_WHAT THE EXERCISE ASKS_: Copy out all the lines in the records that include the word "Bibi".

☆ ☆ ☆ ☆ ☆

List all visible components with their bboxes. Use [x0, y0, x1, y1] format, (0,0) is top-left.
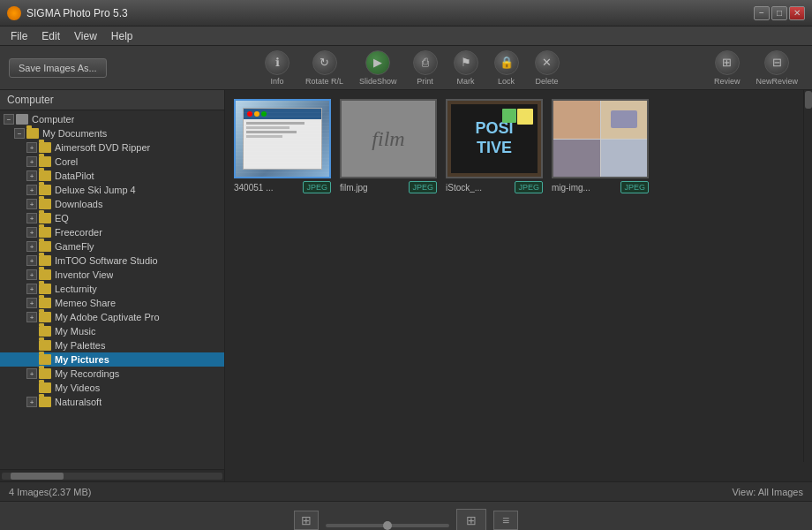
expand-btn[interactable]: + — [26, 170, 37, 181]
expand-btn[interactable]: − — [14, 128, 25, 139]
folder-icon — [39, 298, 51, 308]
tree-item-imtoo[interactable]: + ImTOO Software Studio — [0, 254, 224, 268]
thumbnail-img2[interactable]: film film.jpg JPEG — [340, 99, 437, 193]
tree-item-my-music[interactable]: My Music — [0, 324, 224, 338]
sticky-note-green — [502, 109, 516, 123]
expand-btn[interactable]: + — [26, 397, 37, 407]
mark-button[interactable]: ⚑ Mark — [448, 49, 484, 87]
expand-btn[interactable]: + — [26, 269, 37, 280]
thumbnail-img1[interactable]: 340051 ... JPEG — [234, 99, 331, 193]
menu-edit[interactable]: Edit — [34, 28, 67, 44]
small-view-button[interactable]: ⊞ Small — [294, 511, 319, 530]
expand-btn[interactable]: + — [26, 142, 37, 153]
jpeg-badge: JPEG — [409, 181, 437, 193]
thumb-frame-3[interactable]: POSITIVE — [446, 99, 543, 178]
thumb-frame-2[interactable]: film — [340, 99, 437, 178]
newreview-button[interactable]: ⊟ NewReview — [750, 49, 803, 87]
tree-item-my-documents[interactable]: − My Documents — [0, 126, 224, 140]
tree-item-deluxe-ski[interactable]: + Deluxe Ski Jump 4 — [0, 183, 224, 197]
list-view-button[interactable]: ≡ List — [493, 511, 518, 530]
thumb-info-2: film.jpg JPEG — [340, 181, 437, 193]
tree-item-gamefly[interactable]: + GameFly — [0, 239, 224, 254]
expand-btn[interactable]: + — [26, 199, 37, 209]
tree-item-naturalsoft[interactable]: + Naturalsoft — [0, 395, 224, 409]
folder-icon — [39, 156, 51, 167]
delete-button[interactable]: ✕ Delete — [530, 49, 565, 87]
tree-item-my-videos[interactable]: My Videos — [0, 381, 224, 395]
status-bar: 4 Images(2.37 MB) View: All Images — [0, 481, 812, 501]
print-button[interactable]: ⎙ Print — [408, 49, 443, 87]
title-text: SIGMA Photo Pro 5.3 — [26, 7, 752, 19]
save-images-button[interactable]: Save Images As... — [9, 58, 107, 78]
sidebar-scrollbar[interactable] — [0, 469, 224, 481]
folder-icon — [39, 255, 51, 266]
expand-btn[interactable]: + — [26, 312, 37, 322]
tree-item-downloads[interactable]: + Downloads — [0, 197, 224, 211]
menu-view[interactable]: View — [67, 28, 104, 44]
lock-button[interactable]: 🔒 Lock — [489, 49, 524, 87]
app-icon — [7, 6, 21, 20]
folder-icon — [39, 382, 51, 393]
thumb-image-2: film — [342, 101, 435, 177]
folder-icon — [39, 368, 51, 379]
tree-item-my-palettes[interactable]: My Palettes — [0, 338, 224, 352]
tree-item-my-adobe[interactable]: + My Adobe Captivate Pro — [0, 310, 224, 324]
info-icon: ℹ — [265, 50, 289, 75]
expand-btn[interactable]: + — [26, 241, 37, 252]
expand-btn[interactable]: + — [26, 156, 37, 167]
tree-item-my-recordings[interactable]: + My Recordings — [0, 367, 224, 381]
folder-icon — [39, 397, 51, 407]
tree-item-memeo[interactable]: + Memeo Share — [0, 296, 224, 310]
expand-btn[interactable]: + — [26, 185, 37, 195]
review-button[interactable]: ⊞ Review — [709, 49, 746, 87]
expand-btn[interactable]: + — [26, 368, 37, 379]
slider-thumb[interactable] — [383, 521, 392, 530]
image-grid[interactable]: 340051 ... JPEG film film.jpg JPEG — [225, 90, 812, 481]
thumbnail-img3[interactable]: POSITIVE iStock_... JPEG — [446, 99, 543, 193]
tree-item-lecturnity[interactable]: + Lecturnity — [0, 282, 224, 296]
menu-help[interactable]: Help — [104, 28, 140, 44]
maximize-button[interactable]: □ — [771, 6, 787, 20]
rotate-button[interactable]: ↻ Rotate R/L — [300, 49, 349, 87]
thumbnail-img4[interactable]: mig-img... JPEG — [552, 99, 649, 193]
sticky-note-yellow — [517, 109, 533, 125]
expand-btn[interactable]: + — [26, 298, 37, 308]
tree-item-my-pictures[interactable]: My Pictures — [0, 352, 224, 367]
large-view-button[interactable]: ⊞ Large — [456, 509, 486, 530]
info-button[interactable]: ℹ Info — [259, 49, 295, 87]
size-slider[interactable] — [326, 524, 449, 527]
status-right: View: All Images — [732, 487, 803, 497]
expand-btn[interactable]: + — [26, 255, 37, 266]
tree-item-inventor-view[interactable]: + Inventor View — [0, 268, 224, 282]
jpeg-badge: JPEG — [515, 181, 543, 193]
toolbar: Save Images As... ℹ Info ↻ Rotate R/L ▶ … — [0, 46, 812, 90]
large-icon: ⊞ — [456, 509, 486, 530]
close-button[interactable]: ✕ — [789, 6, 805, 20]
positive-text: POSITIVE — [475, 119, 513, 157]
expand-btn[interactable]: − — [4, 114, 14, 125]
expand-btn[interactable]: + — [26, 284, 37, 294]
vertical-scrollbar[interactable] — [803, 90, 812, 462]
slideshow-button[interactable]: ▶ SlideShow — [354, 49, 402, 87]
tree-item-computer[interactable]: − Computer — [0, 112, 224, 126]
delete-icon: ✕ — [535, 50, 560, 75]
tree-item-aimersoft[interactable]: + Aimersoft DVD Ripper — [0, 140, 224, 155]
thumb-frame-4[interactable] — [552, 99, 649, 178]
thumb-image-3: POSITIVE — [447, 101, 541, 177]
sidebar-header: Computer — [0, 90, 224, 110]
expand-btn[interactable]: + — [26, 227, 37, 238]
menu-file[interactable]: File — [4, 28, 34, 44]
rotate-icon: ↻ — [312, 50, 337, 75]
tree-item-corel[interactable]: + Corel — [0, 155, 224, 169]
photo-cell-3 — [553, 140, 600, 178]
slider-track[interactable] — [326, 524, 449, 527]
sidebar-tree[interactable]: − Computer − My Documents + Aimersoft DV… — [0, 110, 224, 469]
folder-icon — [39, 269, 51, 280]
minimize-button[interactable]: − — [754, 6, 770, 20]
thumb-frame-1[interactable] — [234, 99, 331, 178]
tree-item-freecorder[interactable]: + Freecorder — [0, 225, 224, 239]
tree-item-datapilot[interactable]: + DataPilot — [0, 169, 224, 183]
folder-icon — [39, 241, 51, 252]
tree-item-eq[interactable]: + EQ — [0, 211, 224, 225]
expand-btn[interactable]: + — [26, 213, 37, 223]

☆ ☆ ☆ ☆ ☆

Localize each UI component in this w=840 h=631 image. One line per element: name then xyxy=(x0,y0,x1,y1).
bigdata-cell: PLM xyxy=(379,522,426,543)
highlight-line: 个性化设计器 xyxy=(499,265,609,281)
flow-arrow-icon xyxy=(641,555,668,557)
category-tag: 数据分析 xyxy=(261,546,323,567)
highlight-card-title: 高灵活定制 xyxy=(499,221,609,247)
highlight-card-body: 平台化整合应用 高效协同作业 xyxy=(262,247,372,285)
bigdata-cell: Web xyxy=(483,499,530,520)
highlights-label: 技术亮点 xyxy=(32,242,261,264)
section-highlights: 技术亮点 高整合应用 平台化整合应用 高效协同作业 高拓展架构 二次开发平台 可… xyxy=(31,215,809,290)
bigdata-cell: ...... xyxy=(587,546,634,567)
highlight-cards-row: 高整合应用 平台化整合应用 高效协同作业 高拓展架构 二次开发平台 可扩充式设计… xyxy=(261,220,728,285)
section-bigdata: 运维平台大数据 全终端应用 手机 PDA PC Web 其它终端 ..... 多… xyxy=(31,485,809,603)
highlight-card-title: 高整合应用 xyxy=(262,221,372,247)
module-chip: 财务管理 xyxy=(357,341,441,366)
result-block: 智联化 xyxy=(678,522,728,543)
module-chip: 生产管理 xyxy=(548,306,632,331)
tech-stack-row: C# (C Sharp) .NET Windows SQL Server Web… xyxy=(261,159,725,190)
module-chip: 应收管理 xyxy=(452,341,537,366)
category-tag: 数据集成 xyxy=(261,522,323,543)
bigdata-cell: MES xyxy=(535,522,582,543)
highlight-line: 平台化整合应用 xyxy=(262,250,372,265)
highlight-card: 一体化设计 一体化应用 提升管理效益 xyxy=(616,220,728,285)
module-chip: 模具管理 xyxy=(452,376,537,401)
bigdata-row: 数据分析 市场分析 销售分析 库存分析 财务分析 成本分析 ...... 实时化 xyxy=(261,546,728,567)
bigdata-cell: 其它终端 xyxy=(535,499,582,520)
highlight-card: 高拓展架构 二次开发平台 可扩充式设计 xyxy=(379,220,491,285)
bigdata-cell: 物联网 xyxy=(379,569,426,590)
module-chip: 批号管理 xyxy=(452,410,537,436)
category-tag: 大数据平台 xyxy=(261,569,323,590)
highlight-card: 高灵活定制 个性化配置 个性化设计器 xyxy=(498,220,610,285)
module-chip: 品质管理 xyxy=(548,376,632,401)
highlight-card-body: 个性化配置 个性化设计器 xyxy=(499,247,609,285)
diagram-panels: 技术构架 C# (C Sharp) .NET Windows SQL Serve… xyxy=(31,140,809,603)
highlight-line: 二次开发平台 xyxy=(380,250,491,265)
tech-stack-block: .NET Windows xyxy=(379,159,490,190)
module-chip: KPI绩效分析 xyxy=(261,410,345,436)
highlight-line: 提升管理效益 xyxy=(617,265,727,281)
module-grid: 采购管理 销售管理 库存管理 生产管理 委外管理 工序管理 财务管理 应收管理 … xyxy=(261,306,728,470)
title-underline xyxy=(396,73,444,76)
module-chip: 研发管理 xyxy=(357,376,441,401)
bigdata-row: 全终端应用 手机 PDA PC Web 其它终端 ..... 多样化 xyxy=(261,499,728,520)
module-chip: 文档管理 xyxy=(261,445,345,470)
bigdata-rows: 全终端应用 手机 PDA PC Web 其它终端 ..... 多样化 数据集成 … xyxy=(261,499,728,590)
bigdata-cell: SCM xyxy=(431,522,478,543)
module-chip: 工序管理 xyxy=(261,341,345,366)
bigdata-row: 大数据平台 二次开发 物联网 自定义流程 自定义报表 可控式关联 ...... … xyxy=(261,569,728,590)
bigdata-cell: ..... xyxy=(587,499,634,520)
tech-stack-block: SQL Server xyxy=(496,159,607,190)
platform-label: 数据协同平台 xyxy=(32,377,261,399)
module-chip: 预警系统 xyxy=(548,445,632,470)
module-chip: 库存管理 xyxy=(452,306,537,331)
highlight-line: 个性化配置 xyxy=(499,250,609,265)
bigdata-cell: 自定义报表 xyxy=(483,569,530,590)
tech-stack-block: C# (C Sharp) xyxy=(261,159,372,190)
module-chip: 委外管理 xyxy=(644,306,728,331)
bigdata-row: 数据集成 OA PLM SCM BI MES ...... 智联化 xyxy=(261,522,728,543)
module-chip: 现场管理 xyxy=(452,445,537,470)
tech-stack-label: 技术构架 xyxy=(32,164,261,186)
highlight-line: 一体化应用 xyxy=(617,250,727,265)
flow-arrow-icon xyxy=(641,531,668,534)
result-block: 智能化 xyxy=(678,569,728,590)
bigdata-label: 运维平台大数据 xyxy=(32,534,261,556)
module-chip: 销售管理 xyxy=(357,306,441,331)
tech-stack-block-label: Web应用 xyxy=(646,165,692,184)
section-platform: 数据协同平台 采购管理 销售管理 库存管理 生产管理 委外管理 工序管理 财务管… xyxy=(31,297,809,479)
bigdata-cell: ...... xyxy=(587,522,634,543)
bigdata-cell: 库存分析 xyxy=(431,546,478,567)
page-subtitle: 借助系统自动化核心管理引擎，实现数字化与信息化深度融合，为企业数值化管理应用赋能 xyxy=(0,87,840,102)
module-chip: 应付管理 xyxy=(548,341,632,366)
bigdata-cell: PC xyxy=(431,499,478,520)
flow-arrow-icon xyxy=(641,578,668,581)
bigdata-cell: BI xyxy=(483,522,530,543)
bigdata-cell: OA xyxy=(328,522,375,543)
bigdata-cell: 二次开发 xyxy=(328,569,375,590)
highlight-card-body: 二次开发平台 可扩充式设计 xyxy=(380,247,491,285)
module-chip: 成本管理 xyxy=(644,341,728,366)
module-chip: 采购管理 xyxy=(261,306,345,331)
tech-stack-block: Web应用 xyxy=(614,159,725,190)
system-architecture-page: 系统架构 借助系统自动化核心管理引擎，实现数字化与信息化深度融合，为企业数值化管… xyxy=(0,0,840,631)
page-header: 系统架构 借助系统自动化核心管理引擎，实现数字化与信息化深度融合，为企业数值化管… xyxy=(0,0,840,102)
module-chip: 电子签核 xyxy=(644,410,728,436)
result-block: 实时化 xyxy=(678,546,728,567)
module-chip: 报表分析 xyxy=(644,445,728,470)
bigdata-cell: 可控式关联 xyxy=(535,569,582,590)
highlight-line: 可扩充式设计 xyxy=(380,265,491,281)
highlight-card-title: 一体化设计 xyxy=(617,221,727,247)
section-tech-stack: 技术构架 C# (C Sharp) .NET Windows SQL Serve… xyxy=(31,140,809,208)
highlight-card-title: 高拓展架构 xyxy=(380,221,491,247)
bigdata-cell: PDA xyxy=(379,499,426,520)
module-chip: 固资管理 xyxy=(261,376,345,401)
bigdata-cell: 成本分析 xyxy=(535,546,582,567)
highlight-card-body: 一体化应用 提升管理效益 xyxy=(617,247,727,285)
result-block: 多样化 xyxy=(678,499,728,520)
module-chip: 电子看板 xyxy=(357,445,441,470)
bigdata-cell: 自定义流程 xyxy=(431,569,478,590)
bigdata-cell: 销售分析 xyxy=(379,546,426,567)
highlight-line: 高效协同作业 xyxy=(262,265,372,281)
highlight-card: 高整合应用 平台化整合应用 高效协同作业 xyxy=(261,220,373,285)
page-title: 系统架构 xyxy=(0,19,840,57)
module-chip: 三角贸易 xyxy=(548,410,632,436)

☆ ☆ ☆ ☆ ☆

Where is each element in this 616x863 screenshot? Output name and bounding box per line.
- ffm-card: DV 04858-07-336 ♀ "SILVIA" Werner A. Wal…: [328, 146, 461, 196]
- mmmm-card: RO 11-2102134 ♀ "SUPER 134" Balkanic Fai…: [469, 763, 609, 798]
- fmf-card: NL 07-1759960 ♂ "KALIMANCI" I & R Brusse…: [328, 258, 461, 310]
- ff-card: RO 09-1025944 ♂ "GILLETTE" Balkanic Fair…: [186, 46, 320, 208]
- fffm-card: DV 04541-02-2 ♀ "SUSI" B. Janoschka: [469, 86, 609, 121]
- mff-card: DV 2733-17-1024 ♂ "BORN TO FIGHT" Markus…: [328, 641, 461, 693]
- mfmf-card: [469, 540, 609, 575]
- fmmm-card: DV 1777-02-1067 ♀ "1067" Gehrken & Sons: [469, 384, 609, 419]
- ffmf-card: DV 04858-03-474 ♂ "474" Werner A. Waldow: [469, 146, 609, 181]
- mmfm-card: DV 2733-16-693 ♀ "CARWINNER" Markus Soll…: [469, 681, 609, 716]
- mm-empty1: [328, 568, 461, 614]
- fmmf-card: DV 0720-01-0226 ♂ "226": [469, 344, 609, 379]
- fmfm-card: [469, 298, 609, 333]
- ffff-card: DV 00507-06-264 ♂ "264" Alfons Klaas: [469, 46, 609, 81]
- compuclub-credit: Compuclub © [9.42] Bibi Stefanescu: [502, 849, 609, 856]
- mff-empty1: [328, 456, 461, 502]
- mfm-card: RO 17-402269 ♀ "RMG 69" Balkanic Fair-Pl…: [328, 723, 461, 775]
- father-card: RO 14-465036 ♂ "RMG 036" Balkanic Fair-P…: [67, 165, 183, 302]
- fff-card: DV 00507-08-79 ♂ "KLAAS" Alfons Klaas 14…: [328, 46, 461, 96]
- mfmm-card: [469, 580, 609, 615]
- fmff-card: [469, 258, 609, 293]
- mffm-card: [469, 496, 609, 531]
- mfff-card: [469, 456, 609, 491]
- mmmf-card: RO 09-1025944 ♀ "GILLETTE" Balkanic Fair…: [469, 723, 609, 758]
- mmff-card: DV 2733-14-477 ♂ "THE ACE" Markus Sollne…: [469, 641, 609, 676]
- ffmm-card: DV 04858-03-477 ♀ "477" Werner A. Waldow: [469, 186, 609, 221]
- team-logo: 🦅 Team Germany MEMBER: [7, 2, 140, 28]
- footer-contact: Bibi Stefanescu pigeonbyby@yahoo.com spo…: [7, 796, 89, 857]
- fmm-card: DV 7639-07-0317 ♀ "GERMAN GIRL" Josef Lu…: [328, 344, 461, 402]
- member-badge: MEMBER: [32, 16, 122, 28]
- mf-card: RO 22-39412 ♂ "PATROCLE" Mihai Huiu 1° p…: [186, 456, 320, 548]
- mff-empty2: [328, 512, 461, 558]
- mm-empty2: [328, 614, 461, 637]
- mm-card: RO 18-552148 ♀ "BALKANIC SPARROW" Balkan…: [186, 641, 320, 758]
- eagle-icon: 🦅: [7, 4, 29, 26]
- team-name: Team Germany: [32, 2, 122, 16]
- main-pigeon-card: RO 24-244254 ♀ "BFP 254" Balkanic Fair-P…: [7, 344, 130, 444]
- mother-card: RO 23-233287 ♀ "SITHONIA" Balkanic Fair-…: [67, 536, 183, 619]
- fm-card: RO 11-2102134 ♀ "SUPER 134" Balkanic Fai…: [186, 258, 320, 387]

☆ ☆ ☆ ☆ ☆

_SOLUTION TO THE EXERCISE_:
- compuclub-credit: Compuclub © [9.42] Bibi Stefanescu: [502, 849, 609, 856]
- footer-contact: Bibi Stefanescu pigeonbyby@yahoo.com spo…: [7, 796, 89, 857]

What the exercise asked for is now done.